Na mesma obra, Freire (2019, p. 59) se refere à ética de eticidade, entendida como a dialogicidade verdadeira,
em que os sujeitos dialógicos aprendem e crescem na diferença, sobretudo no respeito a ela, é a forma de estar sendo coerentemente exigida por esses seres que, inacabados, assumindo-se como tais, se tornam radicalmente éticos.
Segundo as palavras de Freire (2019, p. 60),
qualquer discriminação é imoral e lutar contra ela é um dever, por mais que se reconheça a força dos condicionamentos a enfrentar. A boniteza de ser gente se acha, entre outras coisas, nessa possibilidade e nesse dever de brigar. Saber que devo respeito à autonomia e à identidade do educando exige de mim uma prática em tudo coerente com esse saber.
As proposições de bell hooks levam a ampliar nossos horizontes e a repensar a prática pedagógica, especialmente na sala de aula, para que assim possamos ao menos minimizar as múltiplas diferenças existentes no contexto da sala de aula. Para compreender melhor qualquer situação, é preciso olhá-la de perto, aproximar-se dela; somente assim se pode perceber com clareza qualquer estranhamento, como desinteresse, rebeldia ou algum outro fator que cause a desmotivação dos alunos nos estudos.
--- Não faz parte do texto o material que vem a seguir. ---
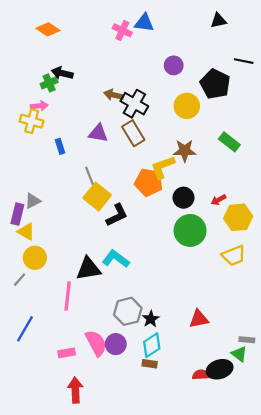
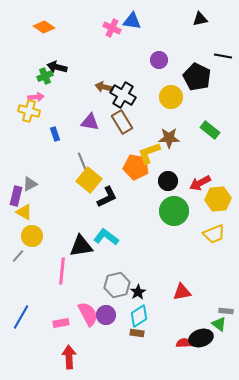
red arrow: (218, 200) -> (200, 183), size x1.5
blue line: (25, 329) -> (21, 317), moved

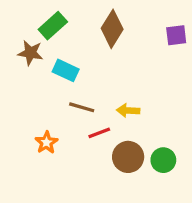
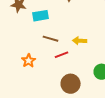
cyan rectangle: (66, 70) -> (41, 16), turned -35
brown circle: (128, 157) -> (71, 84), moved

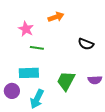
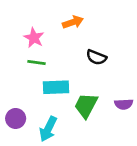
black semicircle: (86, 44) -> (96, 57), moved
green line: (37, 48) -> (36, 62), moved
cyan rectangle: (29, 73) -> (56, 87), moved

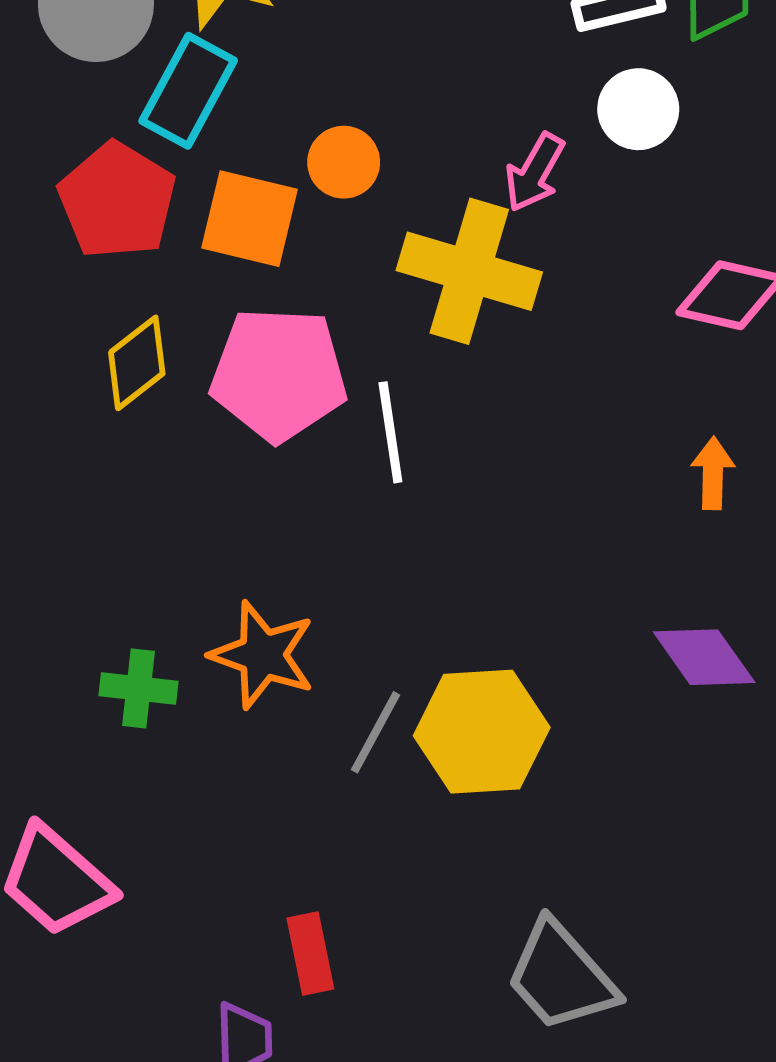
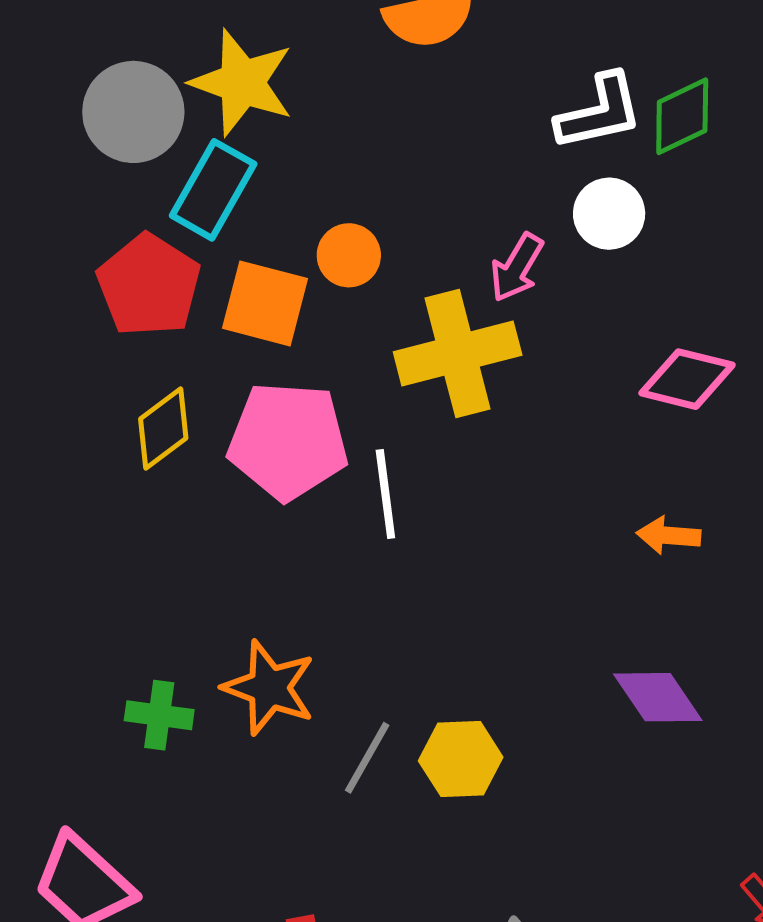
yellow cross: (469, 271) -> (458, 354), turned -32
orange arrow: (713, 473) -> (669, 535), turned -88
yellow hexagon: (482, 732) -> (461, 759), size x0.7

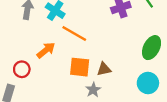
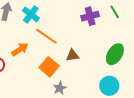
orange square: (80, 67) -> (49, 67), turned 30
brown triangle: (104, 69) -> (72, 55), moved

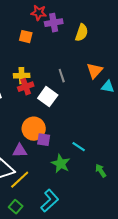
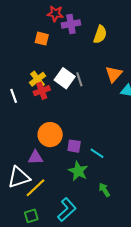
yellow cross: (22, 76) -> (38, 79), turned -35
white square: (48, 97) -> (65, 78), moved
purple square: (44, 140) -> (74, 146), moved
green arrow: (101, 171) -> (104, 190), moved
green square: (16, 207) -> (31, 216), turned 32

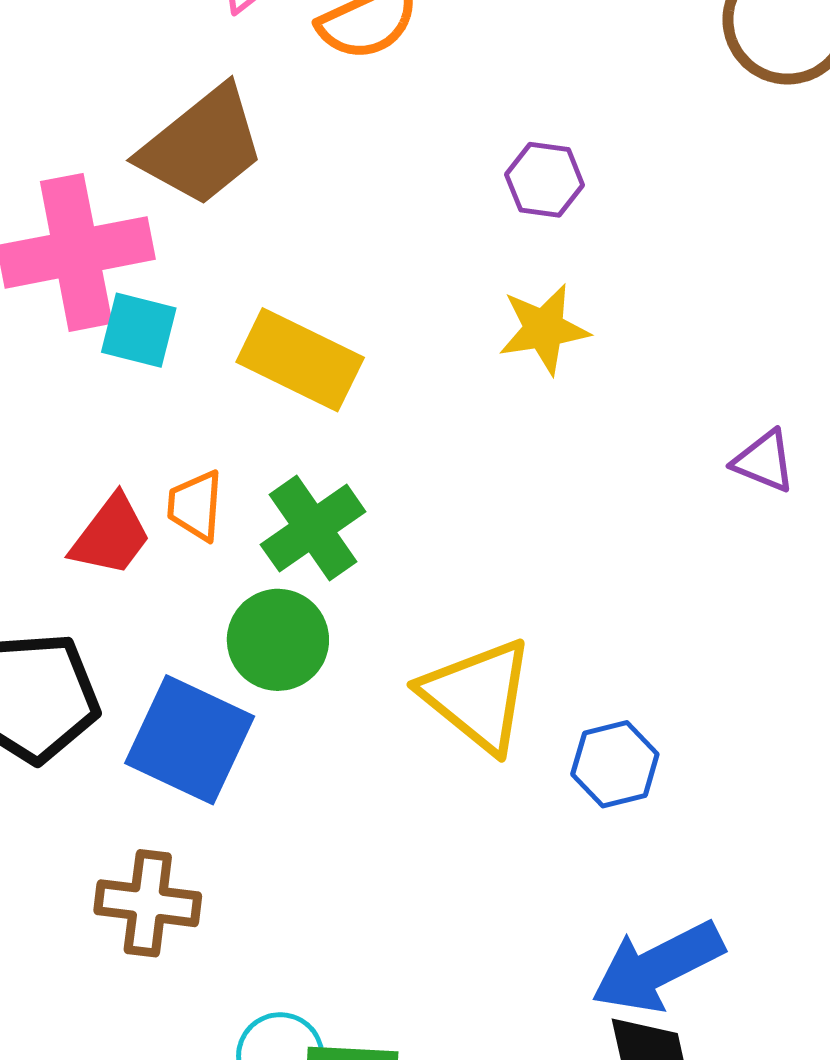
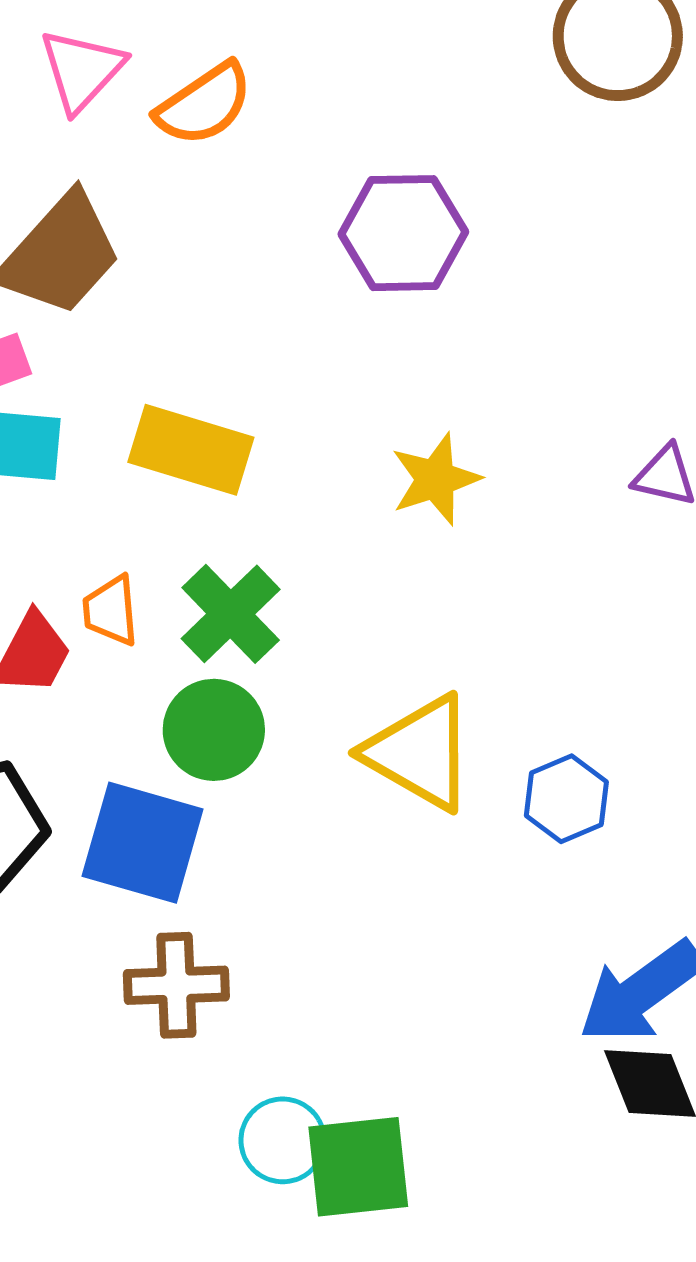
purple hexagon: (545, 180) -> (403, 233), size x1.6
yellow star: (544, 329) -> (435, 479), moved
brown cross: (148, 903) -> (176, 985), moved

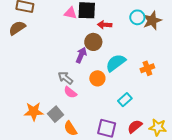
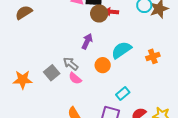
brown circle: (93, 42) -> (99, 13), moved
cyan rectangle: (125, 100) -> (123, 93), moved
orange star: (34, 111) -> (23, 80), moved
gray square: (56, 114) -> (52, 73), moved

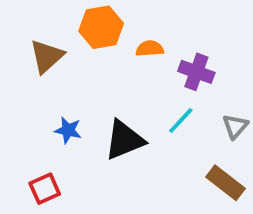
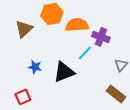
orange semicircle: (150, 49) -> (77, 25), size x1.6
cyan line: (181, 121) -> (85, 53), moved

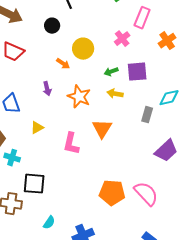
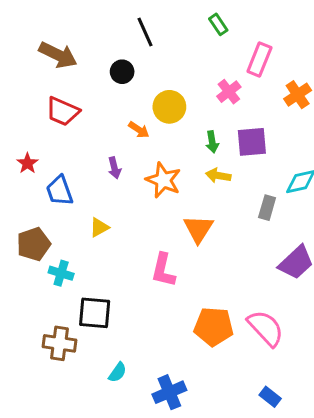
green arrow: (111, 72) -> (212, 142), turned -80
pink L-shape: (71, 144) -> (163, 270), moved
bell hooks (2017, p. 97) fala da importância de criar uma teoria que consiga promover a luta de movimentos renovados, que intensifique a oposição do feminismo ao sexismo e, ainda, à opressão sexista. Como ativista feminista, faz-se necessário afirmar o compromisso com movimentos feministas renovados, cujo objetivo principal seja a transformação da sociedade.
Em outro trabalho, bell hooks (2022, p. 25) reconhece que, enquanto as pessoas em geral falam sobre a “força” das mulheres negras, de como elas lidam com a opressão, “ignoram a realidade de que ser forte diante da opressão não é o mesmo que superá-la, que resistência não deve ser confundida com transformação”. Essas questões muitas vezes acabam ficando implícitas, o que demonstra uma tendência romantizada sobre a vida da mulher negra.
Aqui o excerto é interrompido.